Hemen soralım. Aşağıdaki sözler kime ait?

"Bizim Afrin operasyonunun başından beri desteğimiz malum. Bu işgal değil terörle mücadeledir. (...) Oradaki (Afrin'deki) kent yapılanması, kent meclisinin oluşturulması bizim önerimizdi. Almanya'nın Afrin operasyonu konusunda farklı bir tutumu var. Maalesef, ABD, Rusya orada, onlara ilişkin Almanya'dan herhangi bir ses duymadık ama Türkiye teröre karşı bir mücadele yaptığı zaman farklı bir ses geliyor. Tabii bunu biz doğru bulmuyoruz."

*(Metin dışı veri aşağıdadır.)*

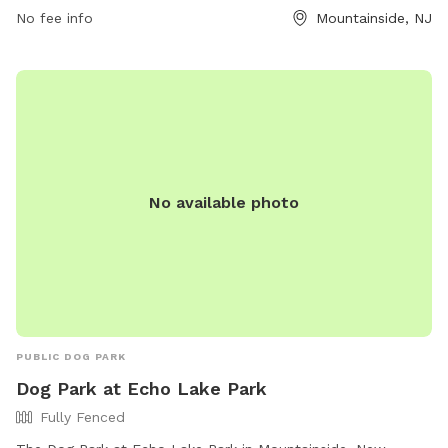
Park is open 24 hours a day, 7 days a week, making it a
No fee info
Mountainside, NJ
convenient option for all pet owners in the area.
No available photo
PUBLIC DOG PARK
Dog Park at Echo Lake Park
Fully Fenced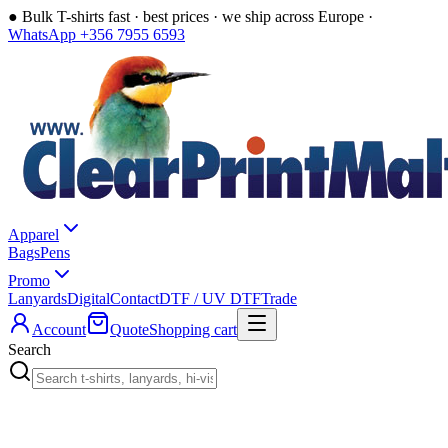
●
Bulk T-shirts fast · best prices · we ship across Europe ·
WhatsApp +356 7955 6593
Apparel
Bags
Pens
Promo
Lanyards
Digital
Contact
DTF / UV DTF
Trade
Account
Quote
Shopping cart
Search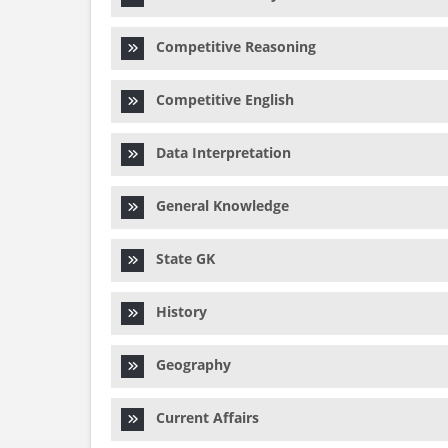
Competitive Reasoning
Competitive English
Data Interpretation
General Knowledge
State GK
History
Geography
Current Affairs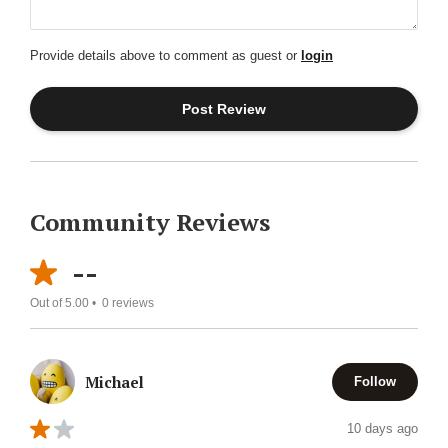
Provide details above to comment as guest or
login
Community Reviews
--
Out of 5.00 •
0
reviews
Michael
Follow
10 days ago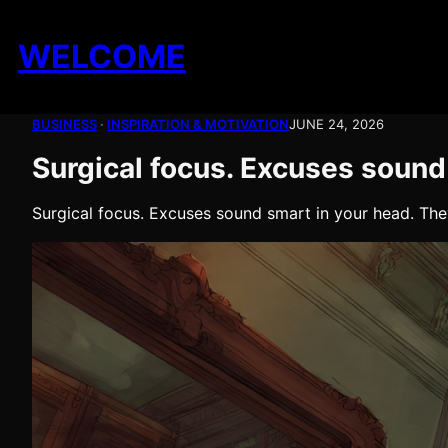
Skip
to
WELCOME
content
BUSINESS
 · 
INSPIRATION & MOTIVATION
JUNE 24, 2026
Surgical focus. Excuses sound
Surgical focus. Excuses sound smart in your head. Th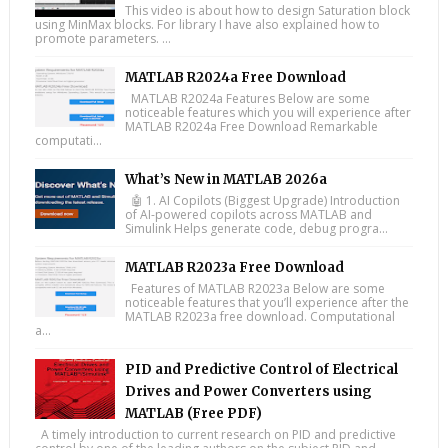
This video is about how to design Saturation block
using MinMax blocks. For library I have also explained how to
promote parameters. ...
MATLAB R2024a Free Download
MATLAB R2024a Features Below are some
noticeable features which you will experience after
MATLAB R2024a Free Download Remarkable
computati...
What’s New in MATLAB 2026a
🤖 1. AI Copilots (Biggest Upgrade) Introduction
of AI-powered copilots across MATLAB and
Simulink Helps generate code, debug progra...
MATLAB R2023a Free Download
Features of MATLAB R2023a Below are some
noticeable features that you’ll experience after the
MATLAB R2023a free download. Computational
a...
PID and Predictive Control of Electrical
Drives and Power Converters using
MATLAB (Free PDF)
A timely introduction to current research on PID and predictive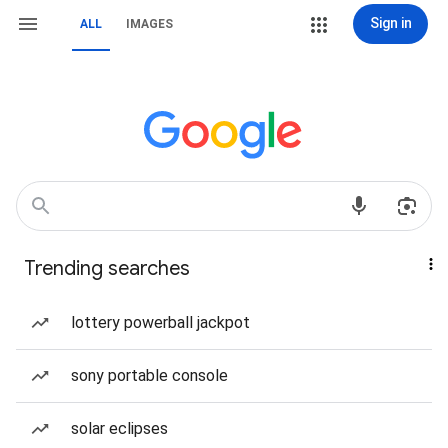
Sign in
ALL
IMAGES
Trending searches
lottery powerball jackpot
sony portable console
solar eclipses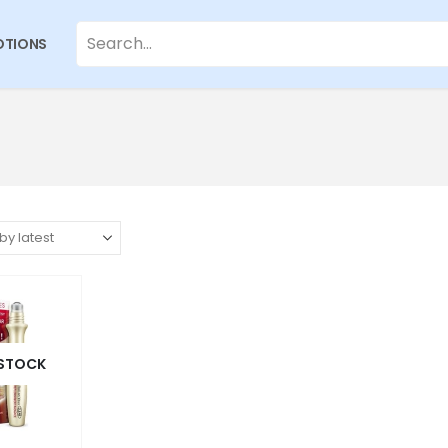
TIONS
 STOCK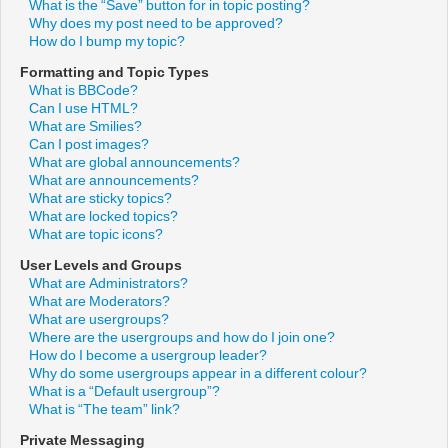
What is the “Save” button for in topic posting?
Why does my post need to be approved?
How do I bump my topic?
Formatting and Topic Types
What is BBCode?
Can I use HTML?
What are Smilies?
Can I post images?
What are global announcements?
What are announcements?
What are sticky topics?
What are locked topics?
What are topic icons?
User Levels and Groups
What are Administrators?
What are Moderators?
What are usergroups?
Where are the usergroups and how do I join one?
How do I become a usergroup leader?
Why do some usergroups appear in a different colour?
What is a “Default usergroup”?
What is “The team” link?
Private Messaging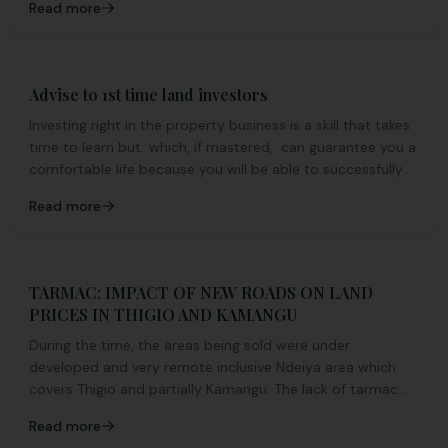
Read more
Advise to 1st time land investors
Investing right in the property business is a skill that takes
time to learn but which, if mastered, can guarantee you a
comfortable life because you will be able to successfully
manipulate your assets to get maximum profits.
Read more
TARMAC: IMPACT OF NEW ROADS ON LAND
PRICES IN THIGIO AND KAMANGU
During the time, the areas being sold were under
developed and very remote inclusive Ndeiya area which
covers Thigio and partially Kamangu. The lack of tarmac
and under development contributed to the cheap pricing
Read more
of land by then.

İlk cümle dışındaki satırlar Cumhurbaşkanı Erdoğan'ın Afrin işgaline ilişkin sık sık duyduğumuz sözlerine, Avrupa devletlerine iki yüzlü politikaları gerekçesiyle attığı fırçalara çok benziyor. 
Ama bu konuşma ona ait değil.
Bu lafları, CHP Genel Başkanı Kemal Kılıçdaroğlu ve yardımcısı Öztürk Yılmaz'ın Avrupa Birliği (AB) üyesi ülkelerinin Ankara büyükelçileri için düzenlenen kahvaltıda yaptıkları konuşmalardan derledim. 
Alıntılar, Almanya Büyükelçisi Martin Erdmann'ın Afrin'de gerçekleşen Zeytin Dalı Harekâtı'nı "işgal" olarak değerlendirmesi üzerine Genel Başkan ve yardımcısının yaptığı açıklamalardan bazıları.  
Kılıçdaroğlu zaten başından beri ilan etmişti. AKP'nin, sınır ötesine asker gönderme izni veren tezkeresini kabul ederek iktidarın savaş politikalarını destekleyeceğini açıklamıştı.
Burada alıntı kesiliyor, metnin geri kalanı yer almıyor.